La riconoscenza della Chiesa italiana

Un inserto speciale allegato domenica 24 febbraio ad «Avvenire» esprime la gratitudine più profonda al Papa nel giorno del suo ultimo Angelus in piazza San Pietro. Nelle pagine, l’analisi dei temi centrali del pontificato affidati a grandi firme.

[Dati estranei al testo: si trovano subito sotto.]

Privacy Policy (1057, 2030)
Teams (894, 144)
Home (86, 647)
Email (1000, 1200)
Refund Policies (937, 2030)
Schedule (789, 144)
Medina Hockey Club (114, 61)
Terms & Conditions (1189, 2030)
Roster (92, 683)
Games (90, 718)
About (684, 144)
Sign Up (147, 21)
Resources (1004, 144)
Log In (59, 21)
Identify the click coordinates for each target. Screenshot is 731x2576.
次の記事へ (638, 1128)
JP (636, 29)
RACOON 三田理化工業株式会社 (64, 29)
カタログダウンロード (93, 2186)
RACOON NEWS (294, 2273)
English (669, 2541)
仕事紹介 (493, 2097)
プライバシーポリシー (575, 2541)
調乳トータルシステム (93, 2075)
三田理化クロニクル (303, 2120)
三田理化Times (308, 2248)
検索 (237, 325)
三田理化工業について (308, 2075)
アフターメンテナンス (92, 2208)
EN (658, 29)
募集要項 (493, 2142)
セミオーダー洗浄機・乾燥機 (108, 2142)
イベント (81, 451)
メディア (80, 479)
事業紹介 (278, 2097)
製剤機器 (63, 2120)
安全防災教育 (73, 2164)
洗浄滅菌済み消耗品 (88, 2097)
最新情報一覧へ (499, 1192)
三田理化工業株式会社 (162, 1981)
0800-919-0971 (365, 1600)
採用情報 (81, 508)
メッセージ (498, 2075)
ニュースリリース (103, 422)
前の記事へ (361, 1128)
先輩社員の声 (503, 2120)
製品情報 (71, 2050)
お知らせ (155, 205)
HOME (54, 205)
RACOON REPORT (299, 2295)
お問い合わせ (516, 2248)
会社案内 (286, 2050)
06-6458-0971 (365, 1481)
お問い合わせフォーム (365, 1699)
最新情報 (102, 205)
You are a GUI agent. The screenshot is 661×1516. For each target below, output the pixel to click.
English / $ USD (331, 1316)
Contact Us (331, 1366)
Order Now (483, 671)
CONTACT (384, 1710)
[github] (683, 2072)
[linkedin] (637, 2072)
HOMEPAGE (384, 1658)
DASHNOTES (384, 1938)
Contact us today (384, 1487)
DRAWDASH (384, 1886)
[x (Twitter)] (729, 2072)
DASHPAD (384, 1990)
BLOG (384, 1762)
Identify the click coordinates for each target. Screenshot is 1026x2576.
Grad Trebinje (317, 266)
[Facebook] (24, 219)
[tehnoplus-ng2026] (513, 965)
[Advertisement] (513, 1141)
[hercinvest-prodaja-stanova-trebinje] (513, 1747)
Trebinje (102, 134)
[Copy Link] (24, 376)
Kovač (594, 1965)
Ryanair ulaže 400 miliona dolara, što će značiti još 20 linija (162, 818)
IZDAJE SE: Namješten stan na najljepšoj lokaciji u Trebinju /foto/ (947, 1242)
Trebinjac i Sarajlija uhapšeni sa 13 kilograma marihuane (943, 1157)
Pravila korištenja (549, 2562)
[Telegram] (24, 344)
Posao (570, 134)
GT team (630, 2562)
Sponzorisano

Ad aprire la carrellata, l’editoriale del Card. Bagnasco, che riproduciamo.
 
“Dopo l’inattesa rinuncia di Benedetto XVI che ha commosso la Chiesa e il mondo, affiorano d’impulso ricordi e sen­timenti. Anche nel mio animo si affollano pensieri e immagini, gesti e parole che han­no segnato il mio servizio alla Chiesa e, in­nanzitutto, la mia vita di credente. In quan­to cardinale e come presidente della Cei, ho avuto la grazia e la gioia di poterlo in­contrare più volte. Ogni volta, sentivo che il carisma petrino di confermare la fede mi aveva segnato. E quanto più l’attenzione affettuosa sulla Chiesa che è in Italia, e la mitezza della sua parola erano visibili, tan­to più la conferma era chiara e vigorosa. Rincuorava il cammino con il calore della sua paternità universale e sollecitava nel­la verità del Vangelo da vivere con radica­lità e da annunciare con gioia. Se posso o­sare, mi ha da subito colpito la libertà in­teriore di quest’uomo venuto dal nord, che Cristo aveva scelto come Successore di Pie­tro. Una libertà – pensavo – possibile solo quando il cuore batte con quello di Dio e non si ha nulla da affermare di sé. La di­screzione del tratto, la naturale riservatez­za sembravano il desiderio di distogliere l’attenzione dell’interlocutore dalla sua persona: come un dito puntato su Cristo. L’urgenza di annunciare che Gesù è il Si­gnore della vita e della speranza, infatti, è l’urgenza che ha ispirato tutto il suo pon­tificato. L’annuncio in un mondo che cam­bia vorticosamente, fino a voler ridefinire i fondamenti dell’umano, richiede una fe­de pensata capace di parlare alla moder­nità con serena chiarezza. I suoi interven­ti – dalle omelie ai discorsi, dalle encicliche ai libri – sono un esempio di amore, di lu­cidità di pensiero e di metodo, a cui guar­dare come luminoso riferimento per con­tinuare nel dialogo con l’uomo contempo­raneo. Egli è alla ricerca – magari incon­scia – del senso ultimo del vivere e delle ragioni del credere con le sue implicazioni morali.
L’emozione con cui viviamo la decisione u­mile e ferma di Benedetto XVI si associa a un profondo senso di riconoscenza per il suo ministero a servizio della Chiesa e del mondo. Vorremmo che il Santo Padre sen­tisse ora, più forte che mai, l’abbraccio dei Vescovi italiani. Insieme alle loro comunità, si stringono a lui con affettuosa gratitudi­ne per l’esempio, e per la parola segnata dall’autorità di Pietro e dalla dolcezza di Benedetto”.